Los responsables del fantástico “Lluna Roja”, escogido mejor disco de hardcore punk nacional de 2019 según esta revista, dejan atrás las metáforas costumbristas y cinéfilas de sus primeras referencias —después de su largo debut publicaron una serie de tres EP’s muy recomendables entre 2021 y 2022— para entregarnos un retrato bien crudo y bastante explícito de nuestro aquí y ahora.
Con un armazón post-hardcore deudor de Drive Like Jehu y Hot Snakes, “Absolutisme Zen” reúne once historias verosímiles cantadas con intensidad, once historias sobre toxicidad social y manipulación (“Mai ningú enlloc”, Esbarzer”, “Diners i abdominal”) y resiliencia emocional (“El día que vaig parlar de sentiments”). Serpent regresan más viejos y enfadados (“Vell i Cabrejat”), criticando las ciudades que se venden al capital y acaban moldeadas por la gentrificación (“Hem buidat la sala”, “Swing del dolor”) y también se burlan de los perros de presa del poder (“Psicotècnic”) y señalan a los xenófobos que se envuelven en banderas (“Himne nacional”).
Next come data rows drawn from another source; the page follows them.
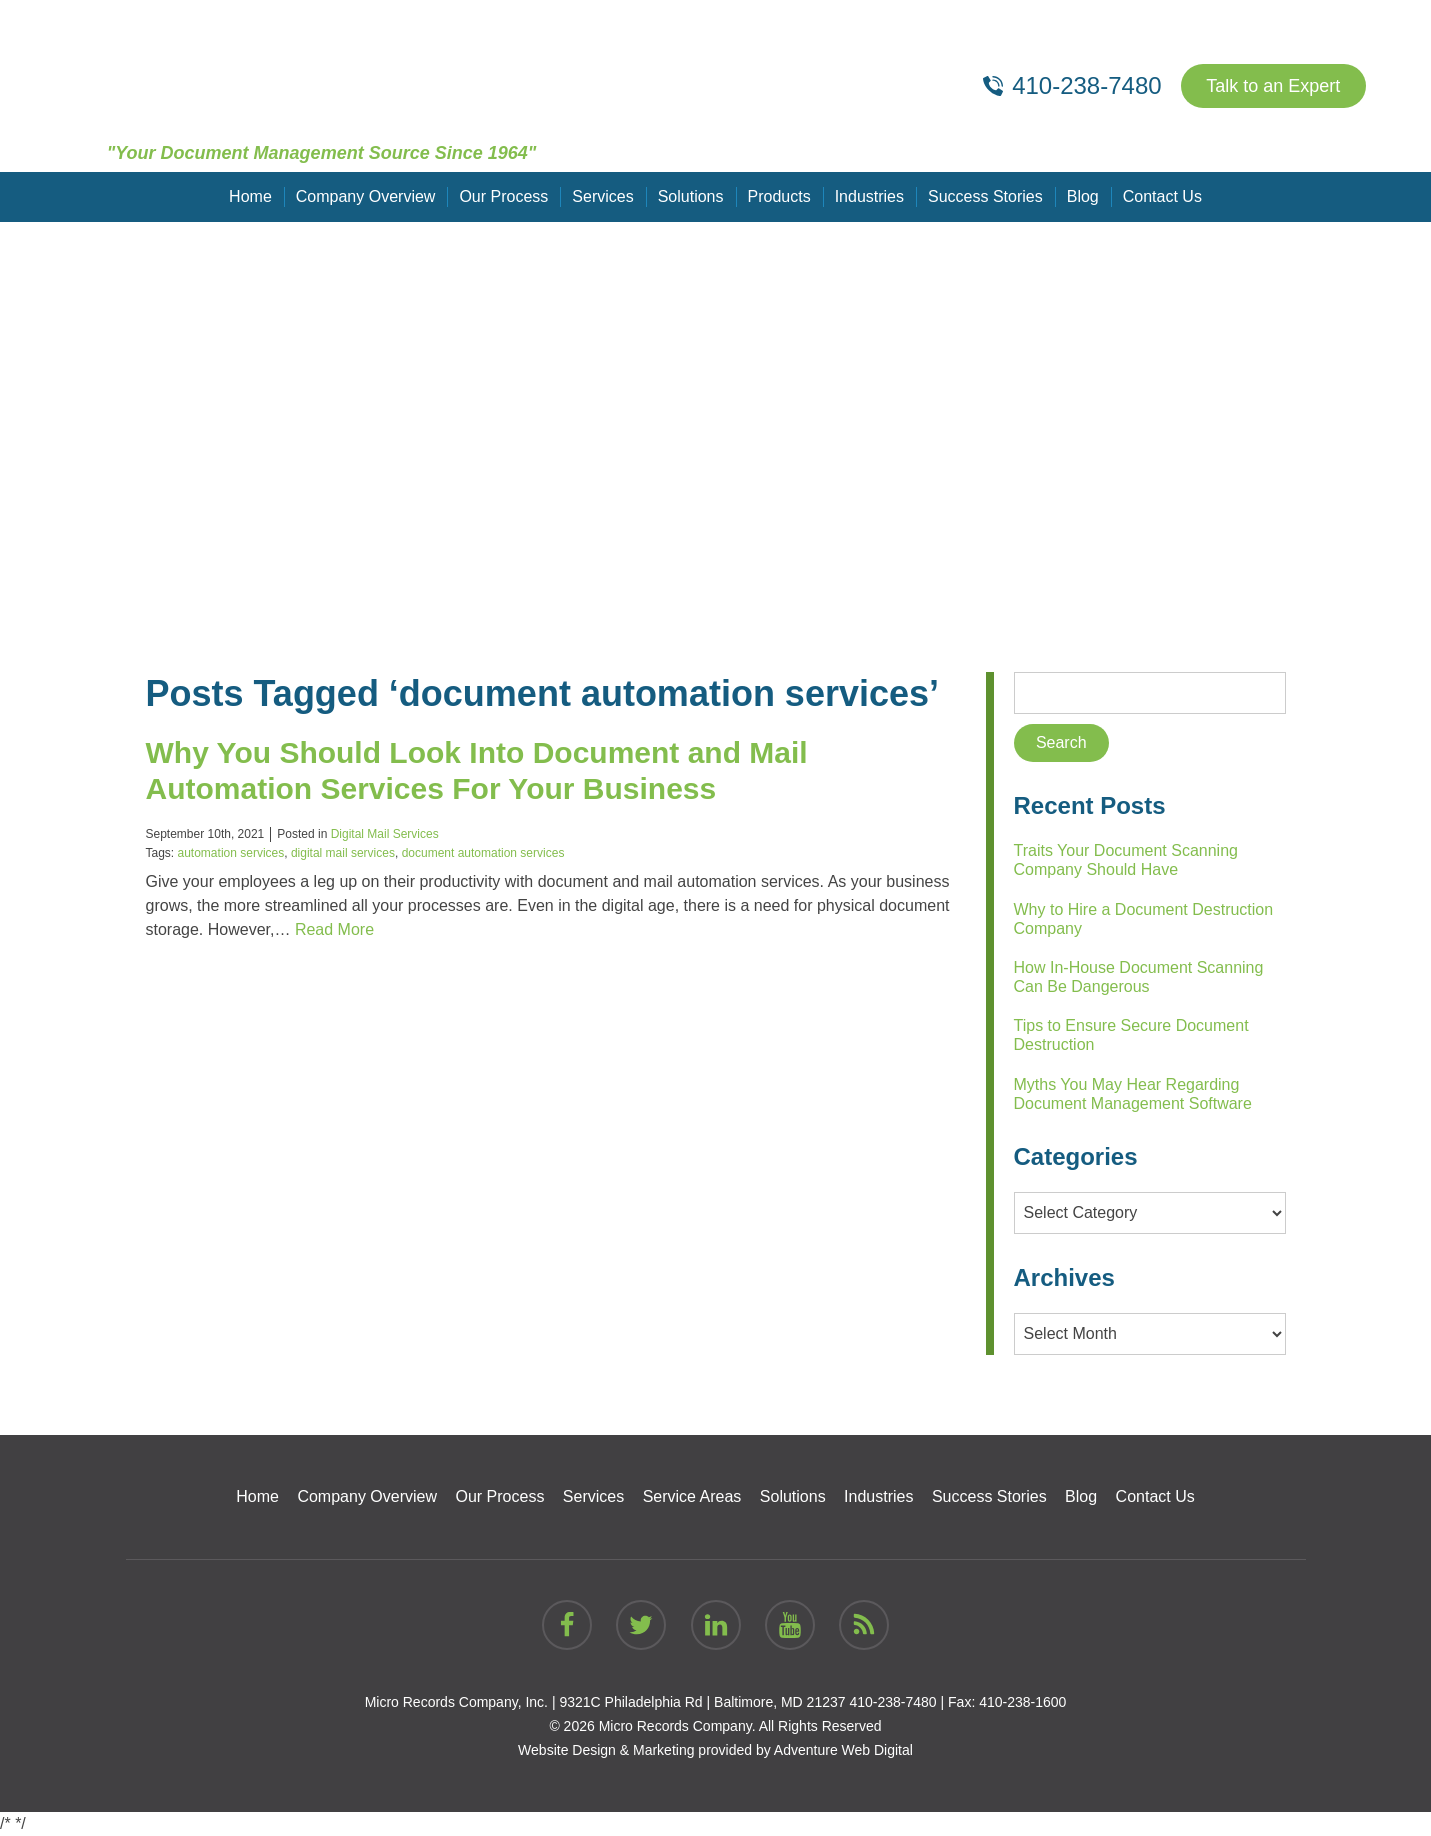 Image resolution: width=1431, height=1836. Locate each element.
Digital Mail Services (385, 834)
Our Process (503, 196)
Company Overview (366, 196)
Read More (334, 929)
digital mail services (343, 853)
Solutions (691, 196)
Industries (869, 196)
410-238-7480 (892, 1702)
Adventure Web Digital (843, 1750)
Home (250, 196)
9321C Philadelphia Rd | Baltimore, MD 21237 (702, 1702)
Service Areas (692, 1496)
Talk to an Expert (1273, 86)
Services (602, 196)
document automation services (483, 853)
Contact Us (1162, 196)
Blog (1083, 196)
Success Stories (985, 196)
Después de enterrar la música institucionalizada y subvencionada con el sencillo “Mort al rock català” (24), Serpent firma un segundo largo tan incómodo como lúcido. No ofrece respuestas ni espera despertar conciencias. “Absolutisme Zen” se limita a colocarnos frente al espejo, y cada cual que saque sus conclusiones.